Sinopse: Ganhadora de vários prêmios, Lois Lowry contrói um mundo aparentemente ideal onde não existe dor, desigualdade, guerra nem qualquer tipo de conflito. Por outro lado, também não existe amor, desejo ou alegria genuína.

Os habitantes da pequena comunidade, satisfeitos com suas vidas ordenadas, pacatas e estáveis, conhecem apenas o agora – o passado e todas as lembranças do antigo mundo foram apagados de suas mentes.

Uma única pessoa é encarregada de ser o guardião dessas memórias, com o objetivo de proteger o povo do sofrimento e, ao mesmo tempo, ter a sabedoria necessária para orientar os dirigentes da sociedade em momentos difíceis.

Aos 12 anos, idade em que toda criança é designada à profissão que irá seguir, Jonas recebe a honra de se tornar o próximo guardião. Ele é avisado de que precisará passar por um treinamento difícil, que exigirá coragem, disciplina e muita força, mas não faz idéia de que seu mundo nunca mais será o mesmo.

Orientado pelo velho Doador, Jonas descobre pouco a pouco o universo extraordinário que lhe fora roubado. Como uma névoa que vai se dissipando, a terrível realidade por trás daquela utopia começa a se revelar.

Premiado com a Medalha John Newbery por sua significativa contribuição à literatura juvenil, este livro tem a rara virtude de contar uma história cheia de suspense, envolver os leitores no drama de seu personagem central e provocar profundas reflexões em pessoas de todas as idades.

Seria errado dizer que peguei esse livro despretensiosamente. Quem viu o meu vídeo de últimas leituras (se ainda não viu, é só clicar aqui) sabe que eu estou com uma meta literária diferente para esse resto de ano: pretendo ler algumas trilogias que estão aqui faz tempo, incluindo leituras variadas em intervalos.

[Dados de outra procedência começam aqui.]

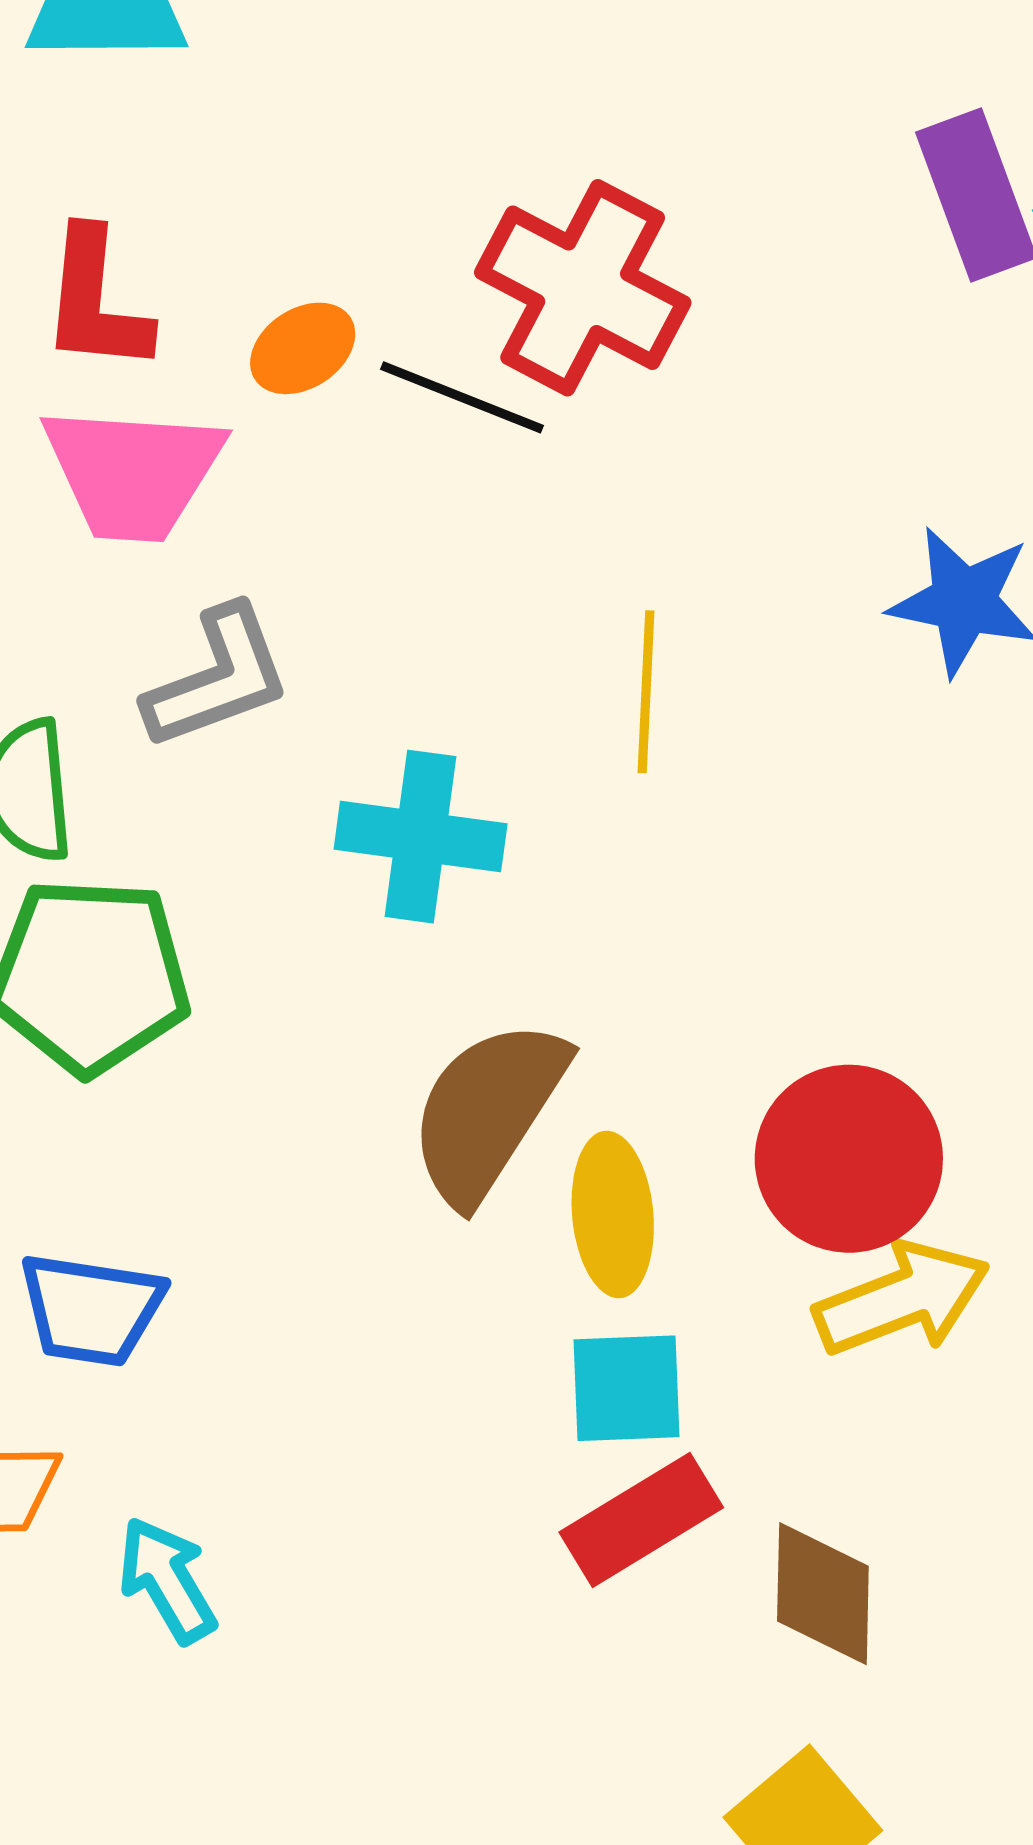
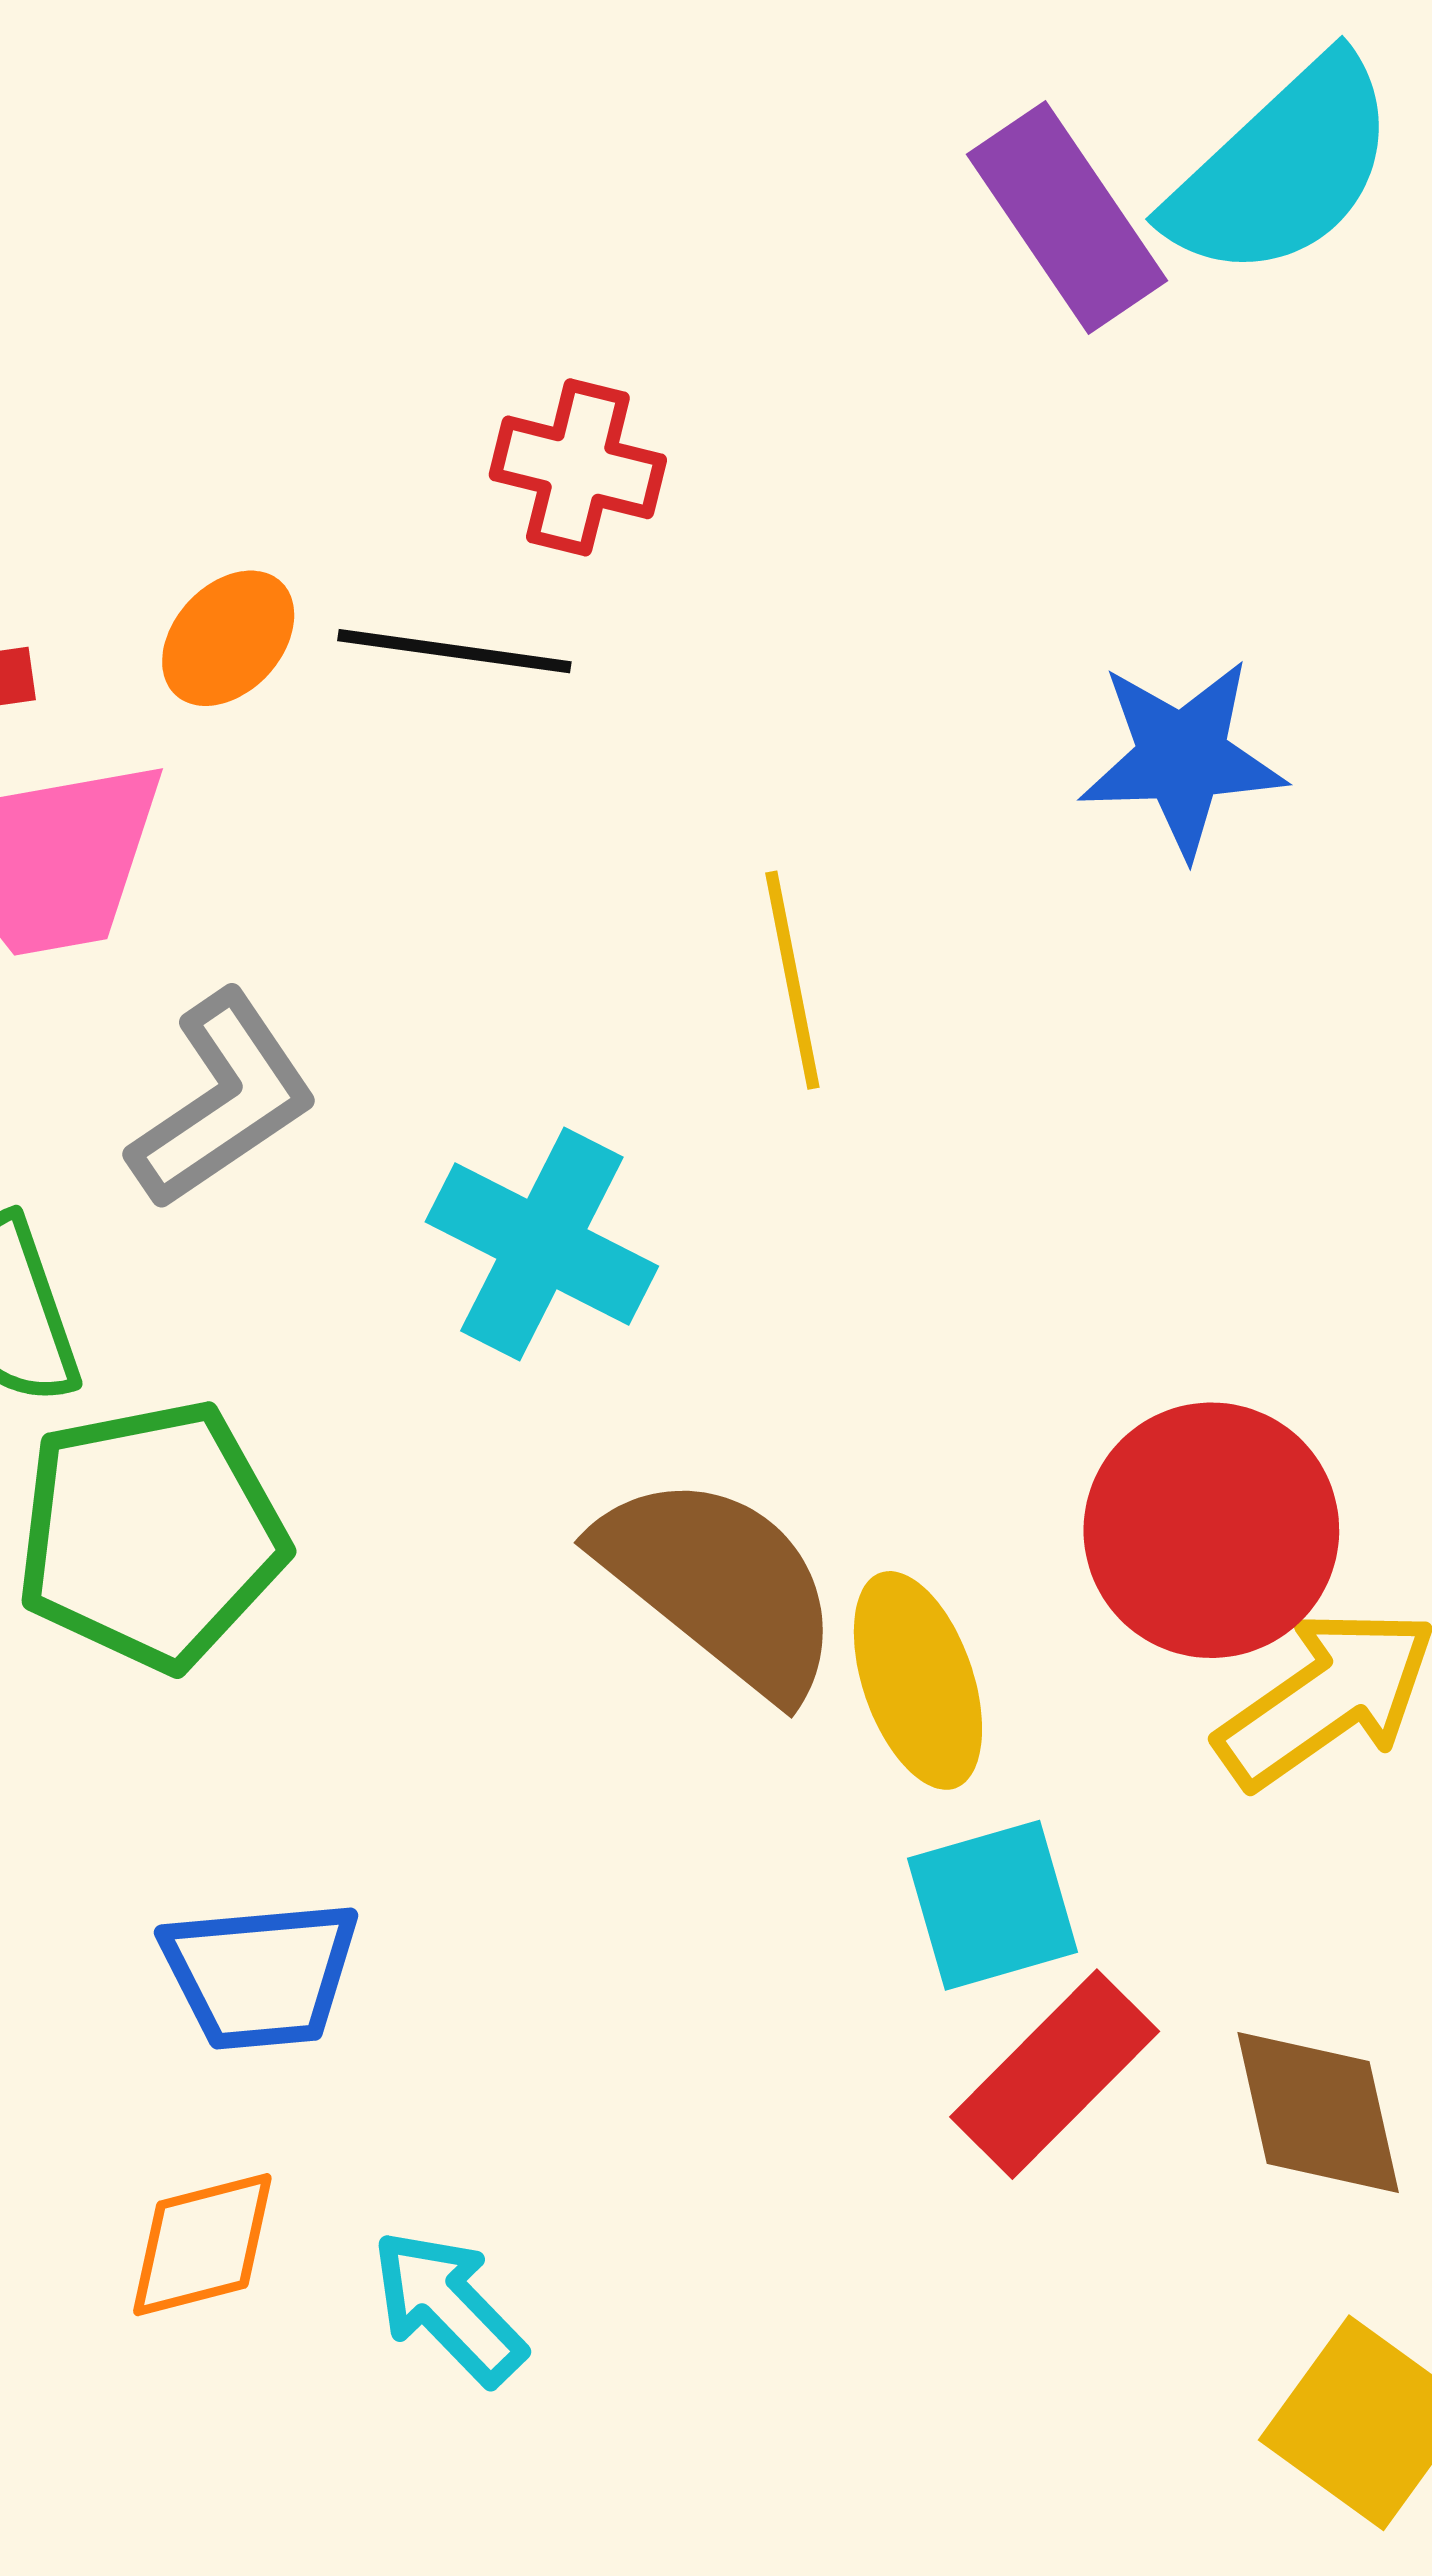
red cross: (583, 288) -> (578, 467), size x0.6
cyan cross: (421, 837) -> (542, 1244), turned 33
brown semicircle: (488, 1111) -> (720, 1585), turned 110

Eu já comecei a fazer isso, mas foi só ver esse trailer na internet que tudo mudou:

Você acha mesmo que, depois que eu vi que essa história era baseada em um livro, eu não ia ler? Corri para a biblioteca municipal e – ufa! – eles tinham um exemplar. O livro é bem pequeno, então li em um dia. Além do tamanho do livro, a narrativa é bem rápida e empolgante. Não digo que o livro é recheado de ação logo de cara, como aparentava ser no trailer. Não: o primeiro livro (note: são quatro livros, deles só o primeiro traduzido no Brasil) conta mais sobre essa sociedade, como ela é estruturada, quais são os seus costumes e, claro, as descobertas do Jonas. Então por empolgante eu quero dizer instigante.

Deixe-me explicar melhor: quando nós estamos lendo O Doador, há muita coisas que nós sabemos e que Jonas não sabe, e muita coisa que vamos descobrir junto com ele. A narrativa em terceira pessoa parece auxiliar nesse aspecto. Então são dois empurrões para a leitura ser rápida: quando sabemos o que está acontecendo, é como se quiséssemos dizer a Jonas: “É ASSIM QUE ISSO ACONTECE!”, “ISSO ESTÁ ERRADO!”, etc; e quando não sabemos de nada, levamos o mesmo susto que ele ao descobrir. E vocês não fazem ideia de como eu adoro levar esses sustos! Hahahaha. Para mim, é a prova que o autor sabe escrever bem a ponto de nos enganar.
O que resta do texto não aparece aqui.